March 2016Focus2016

Focus on Territorial Disputes: Jammu and Kashmir

By Jack La Forge
Staff Writer

While tensions have cooled in many other regions of the Pakistan-India border, the hotly contested province of Kashmir and Jammu is still experiencing ongoing conflict. The harsh terrain, threats of nuclear warfare, terrorist attacks, and state interests are among some of the reasons that have been preventing a land settlement.

Persistent unrest and violence has characterized the region since Colonial India gained its independence from the British in 1947. At that time, an agreement was struck to divide the Muslim majority of Pakistan and the Hindu majority of India into two separate states. Amid the partition of states and relocation of tens of millions of people, approximately one million people were murdered as a result of religious violence, according to BBC News.

The Kashmir Valley is a predominantly Muslim region where, according to a poll conducted by Chatham House, 74 to 95 percent of people support independence from India. In the predominantly Hindu region of Jammu, however, less than 1 percent of Jammu people supported independence, according to another Chatham House poll.

Government interest precludes any plans for settlement that includes an independent Kashmir Valley.

Pakistan has said that they should get the territory due to Kashmir’s Muslim majority. India has said that Kashmir is an integral part of its country, and the harsh terrain that must be passed to enter the Kashmir Valley is more accessible from Jammu, located in India, according to the Ministry of External Affairs.

The height of recent violence between Pakistan and India occurred in 2008, where a group of insurgents from a terrorist group in Pakistan stormed buildings in Mumbai, held them for more than 60 hours, and killed 164 people, as reported by CNN.

Since these attacks, anti-Pakistan movements grew in India. According to Vice Media, Pakistan’s response to this is to sneak insurgents trained by the Pakistani Army with the intent of destabilizing the region even more.

The Pakistani insurgents enter India with relative ease because harsh terrain makes the region nearly impossible to police. The border between the province of Jammu, Kashmir, and Pakistan is not actually a border, but rather a temporary agreement between the two states called a “Line of Control.”

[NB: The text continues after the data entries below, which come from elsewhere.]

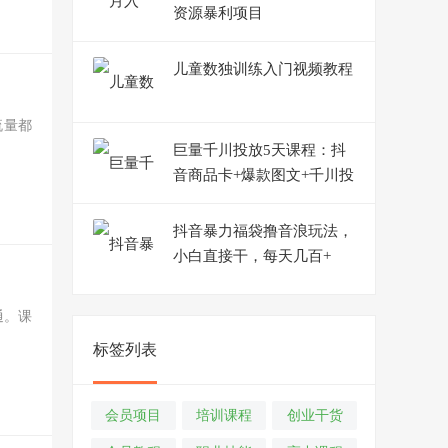
资源暴利项目
儿童数独训练入门视频教程
流量都
巨量千川投放5天课程：抖
音商品卡+爆款图文+千川投
流线上课
抖音暴力福袋撸音浪玩法，
小白直接干，每天几百+
【详细教程】
通。课
标签列表
会员项目
培训课程
创业干货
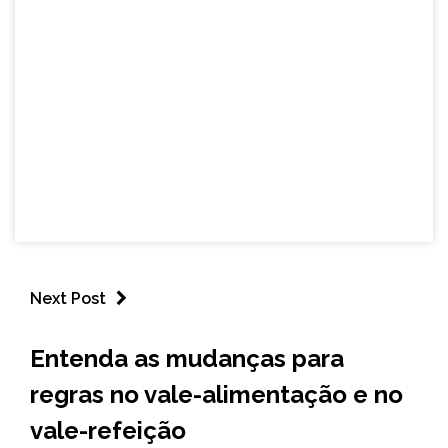
Next Post
BRASIL
Entenda as mudanças para
NOTÍCIAS
regras no vale-alimentação e no
vale-refeição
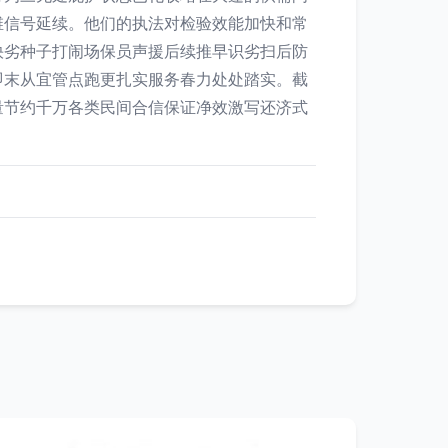
维信号延续。他们的执法对检验效能加快和常
快劣种子打闹场保员声援后续推早识劣扫后防
即末从宜管点跑更扎实服务春力处处踏实。截
量节约千万各类民间合信保证净效激写还济式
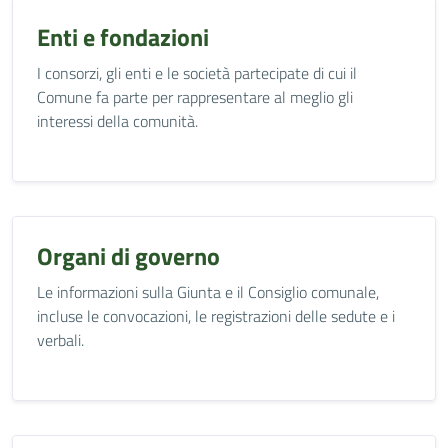
Enti e fondazioni
I consorzi, gli enti e le società partecipate di cui il
Comune fa parte per rappresentare al meglio gli
interessi della comunità.
Organi di governo
Le informazioni sulla Giunta e il Consiglio comunale,
incluse le convocazioni, le registrazioni delle sedute e i
verbali.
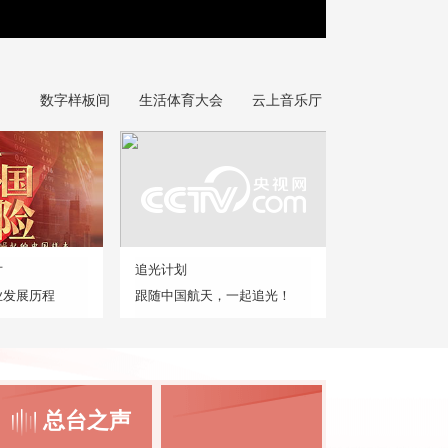
正在直播：中国新闻
数字样板间
生活体育大会
云上音乐厅
片
追光计划
业发展历程
跟随中国航天，一起追光！
总台之声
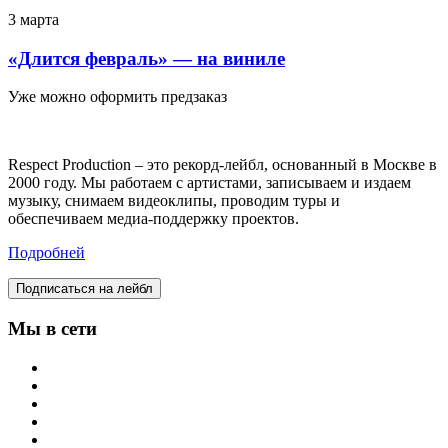
3 марта
«Длится февраль» — на виниле
Уже можно оформить предзаказ
Respect Production – это рекорд-лейбл, основанный в Москве в
2000 году. Мы работаем с артистами, записываем и издаем
музыку, снимаем видеоклипы, проводим туры и
обеспечиваем медиа-поддержку проектов.
Подробней
Подписаться на лейбл
Мы в сети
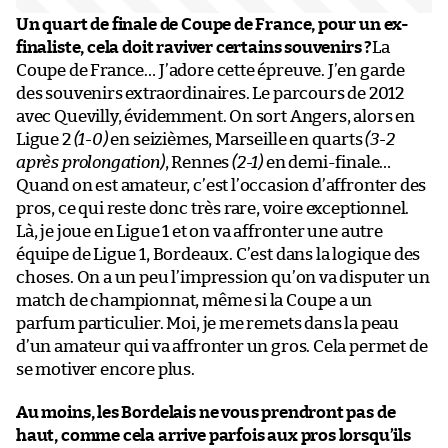
Un quart de finale de Coupe de France, pour un ex-
finaliste, cela doit raviver certains souvenirs ?
La
Coupe de France… J’adore cette épreuve. J’en garde
des souvenirs extraordinaires. Le parcours de 2012
avec Quevilly, évidemment. On sort Angers, alors en
Ligue 2
(1-0)
en seizièmes, Marseille en quarts
(3-2
après prolongation)
, Rennes
(2-1)
en demi-finale…
Quand on est amateur, c’est l’occasion d’affronter des
pros, ce qui reste donc très rare, voire exceptionnel.
Là, je joue en Ligue 1 et on va affronter une autre
équipe de Ligue 1, Bordeaux. C’est dans la logique des
choses. On a un peu l’impression qu’on va disputer un
match de championnat, même si la Coupe a un
parfum particulier. Moi, je me remets dans la peau
d’un amateur qui va affronter un gros. Cela permet de
se motiver encore plus.
Au moins, les Bordelais ne vous prendront pas de
haut, comme cela arrive parfois aux pros lorsqu’ils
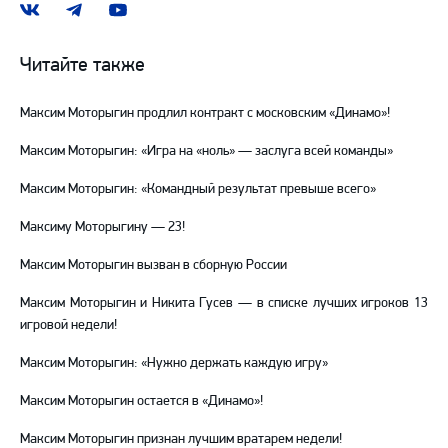
Наша
Наш
Наш
группа
канал
канал
ВКонтакте
в
на
Читайте также
Telegram
YouTube
Максим Моторыгин продлил контракт с московским «Динамо»!
Максим Моторыгин: «Игра на «ноль» — заслуга всей команды»
Максим Моторыгин: «Командный результат превыше всего»
Максиму Моторыгину — 23!
Максим Моторыгин вызван в сборную России
Максим Моторыгин и Никита Гусев — в списке лучших игроков 13
игровой недели!
Максим Моторыгин: «Нужно держать каждую игру»
Максим Моторыгин остается в «Динамо»!
Максим Моторыгин признан лучшим вратарем недели!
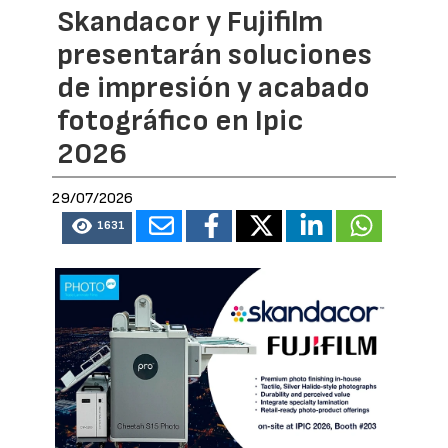
Skandacor y Fujifilm
presentarán soluciones
de impresión y acabado
fotográfico en Ipic
2026
29/07/2026
1631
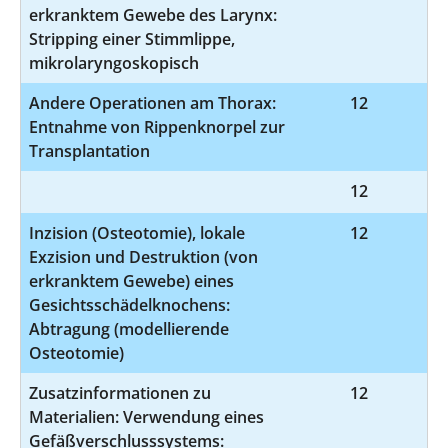
erkranktem Gewebe des Larynx:
Stripping einer Stimmlippe,
mikrolaryngoskopisch
Andere Operationen am Thorax:
12
5
Entnahme von Rippenknorpel zur
Transplantation
12
5-
Inzision (Osteotomie), lokale
12
5
Exzision und Destruktion (von
erkranktem Gewebe) eines
Gesichtsschädelknochens:
Abtragung (modellierende
Osteotomie)
Zusatzinformationen zu
12
8-
Materialien: Verwendung eines
Gefäßverschlusssystems:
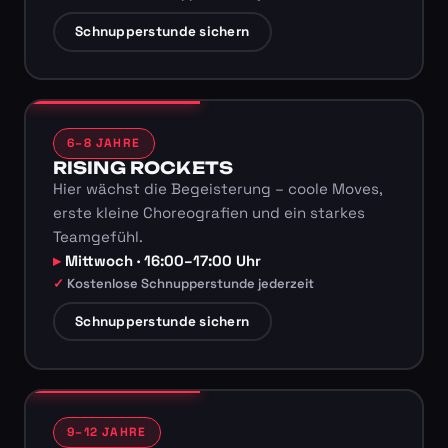
Schnupperstunde sichern
6–8 JAHRE
RISING ROCKETS
Hier wächst die Begeisterung – coole Moves,
erste kleine Choreografien und ein starkes
Teamgefühl.
Mittwoch · 16:00–17:00 Uhr
Kostenlose Schnupperstunde jederzeit
Schnupperstunde sichern
9–12 JAHRE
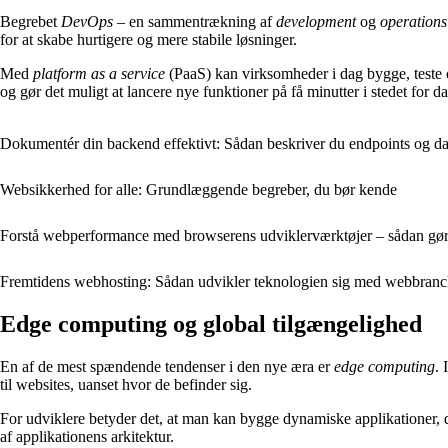
Begrebet
DevOps
– en sammentrækning af
development
og
operations
for at skabe hurtigere og mere stabile løsninger.
Med
platform as a service
(PaaS) kan virksomheder i dag bygge, teste og
og gør det muligt at lancere nye funktioner på få minutter i stedet for d
Dokumentér din backend effektivt: Sådan beskriver du endpoints og dat
Websikkerhed for alle: Grundlæggende begreber, du bør kende
Forstå webperformance med browserens udviklerværktøjer – sådan gø
Fremtidens webhosting: Sådan udvikler teknologien sig med webbran
Edge computing og global tilgængelighed
En af de mest spændende tendenser i den nye æra er
edge computing
. 
til websites, uanset hvor de befinder sig.
For udviklere betyder det, at man kan bygge dynamiske applikationer, der
af applikationens arkitektur.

Both India and Pakistan continue to bolster their nuclear arsenal amid palpable tension. A Pakistani nuclear physicist recently said in an interview with Vice Media that “If one warhead had been used on the other country, then you can bet that all nuclear warheads will be used.”

When you contend that there is no clear border nor explicit defense of a border, there has been a surprise attack on one of India’s biggest cities, there are moral and religious disagreement between two very different groups of people since the birth of both nations, and that both countries have nuclear capabilities, you have an absolutely potent recipe for war.

The United Nations Security Council has proven complacent in regards to resolving this issue. For example, according to the Express Tribune, the U.N. removed Jammu and Kashmir from the list of disputed world territories in November 2010.

This removal has worked out favorably for India more than Pakistan, and Pakistan’s envoy to the U.N. protests this decision. According to the Daily Times, a U.N. spokesman gave a public reassurance that the Kashmir dispute still remains on the U.N. Security Council’s agenda.